Internet is a very interesting place. Last Sunday I paddled kayak near Löddeköpinge at a place I have never paddled before, and with a person I have never paddled with before (who is also named Mats). We did not meet through a club, or a chance, we met through internet forums, and mail, and then converted that to booking a kayak trip during a Swedish autumn weekend day.
It was a lovely trip. Weather was better than expected, we were well dressed, and the location Mats had suggested was very nice. The route we travelled was tracked on Mats GPS. Picture is from Google Earth. Klicking on the picture gives a larger detail of it.The google earth file with track from the trip can be reached by following this link (To use it, you need to install google earth on your computer if you do not already have it downloaded).
We started paddling in a small river, which is shielded from the waves and the wind, and thus could be used as a safe place at worse weather. We then reached Öresund (our part of the ocean). When we left the river, water was calm, although it was blowing 5 meter per second (I would not have guessed it blow so much, actually Mats suggested it, and I believed it to be less based on judging the water). Similar to Höllviken sand reef, there is a sand reef that stops the waves. Outside the reef, waves can be blowing, but inside the reef, there is only smaller waves left. The sand reef can be seen on the google earth picture.
We took a kayak trip of 13.5 kilometers, and I had to work hard during the whole trip. Life is full of coincidences, and one of them was the similarity in choices we had made around our kayaking. Both were wearing similar Kokatat expedition drysuits, using similar Werner Athena kayak paddles, similar kind of small Oregon GPS, ...
The kayaks we had were different. Mats had bought the kayak I for a time was thinking of, a Zegul 550. As I have mentioned on another page, that kayak takes wind and waves nicely (except when the waves come from behind, then it has a tendency to turn up sideways in the waves). And it is fast and easy to drive forward. It has 5.5 meter of water line. My own kayak is 4.8 meters, and since it is bent, not all of that is water line. It is fast for being so short (I have a SKUK Romany surf). It is normally so fast that there is no problem keeping the pace of any paddle group. But it is slow compared to a Zegul 550. We paddled most of the time around 7-8 kilometer per hour. In the beginning on flat water on the river in the photo. Mats was in better shape than me, and I had to work hard to keep the speed. The Romany Surf goes well to speeds a little above 7 kilometers per hour, and really resists around 9 kilometers per hour. The speed we held was on the side where the Romany starts to take a little extra effort to keep the speed up.

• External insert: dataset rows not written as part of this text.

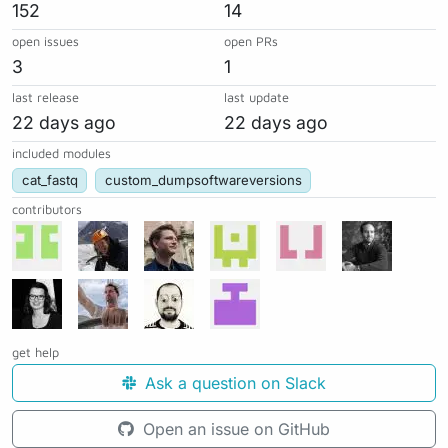
152
14
open issues
open PRs
3
1
last release
last update
22 days ago
22 days ago
included modules
cat_fastq
custom_dumpsoftwareversions
contributors
get help
Ask a question on Slack
Open an issue on GitHub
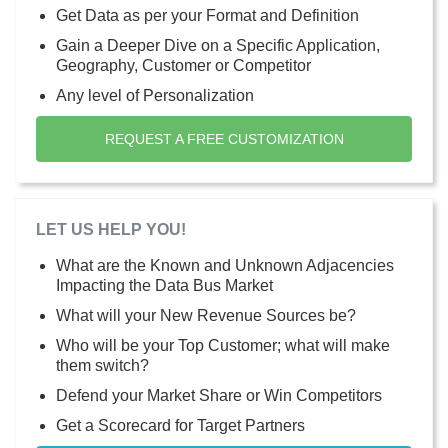
Get Data as per your Format and Definition
Gain a Deeper Dive on a Specific Application,
Geography, Customer or Competitor
Any level of Personalization
REQUEST A FREE CUSTOMIZATION
LET US HELP YOU!
What are the Known and Unknown Adjacencies
Impacting the Data Bus Market
What will your New Revenue Sources be?
Who will be your Top Customer; what will make
them switch?
Defend your Market Share or Win Competitors
Get a Scorecard for Target Partners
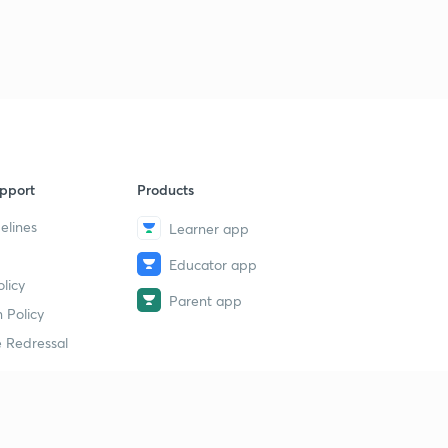
pport
Products
elines
Learner app
Educator app
licy
Parent app
 Policy
 Redressal
erial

This was the first time for a long time that I started to think about having a longer more narrow kayak. I really like my kayak. But the Zegul 550 is also a good one, and when paddled by a person in better shape, possibly more skilled, it got me thinking that I would like a faster kayak myself. Anyway, it was very nice to get to see the Zegul 550 in action. Mats later also confirmed it´s tendency to get sideways in the waves which was the factor that I weighed most against it when I decided for my Romany. This day, the waves were not that high, but combined with the reef, they gave good opportunity for both paddling in some waves, and for some surfing. The Zegul cut nice into the waves, and also seemed to be faster not only against the waves, but also with the waves. It was a little hard to tell, because when we surfed in, my paddle float was torn from the stern of the kayak (it was well folded, and held in place by two strong elastic ropes on the stern part of the kayak, but breaking waves has a tendency to grip at things). Luckily, the elastic rope in the paddle float was fastened in the kayak, and held it in contact with the kayak so I did not lose it. But it ment that my surfing back to the river was done with some kind of a sea anchor in the back, which made me slower than normal.
We had a rest and a cup of coffee halfway of the trip, in a small harbour in Vikhög. This I consider as a fantastic proof of the advantage of a drysuit compared to a wet suit. We paddled for 7 kilometers, starting in 8 degrees, 5 meter per second wind, no sun, and some occasional rain. When we passed the sand reef, there was enough waves to make you wet. Yet, after 7 kilometers, I was neither wet, not cold, nor sweating. We sat down and took some coffee and a sandwich. Sitting there, I can tell that it was going to become cold if we stayed too long, and I took on a pair of thin neoprene gloves and a cap. Mats already wore neoprene gloves and a cap (he is standing at his green zegul in the picture). I did not need gloves until sitting down. This was the autumns first paddling with gloves (I kept them on for the way back). I do not really like paddling in gloves, but neither do I like mits. Yet, it was too cold to be without during the rest of the trip. When we were back, Mats where sweating. I am also warm, and sweat easily, but the NRS Wavelite under the drysuit absorbed the sweat so well, that even when I thought about it, I could not feel I was sweating. When I did take the Wavelite shirt off, there was no doubt that I had sweated, it had just absorbed enough to make me feel comfortable.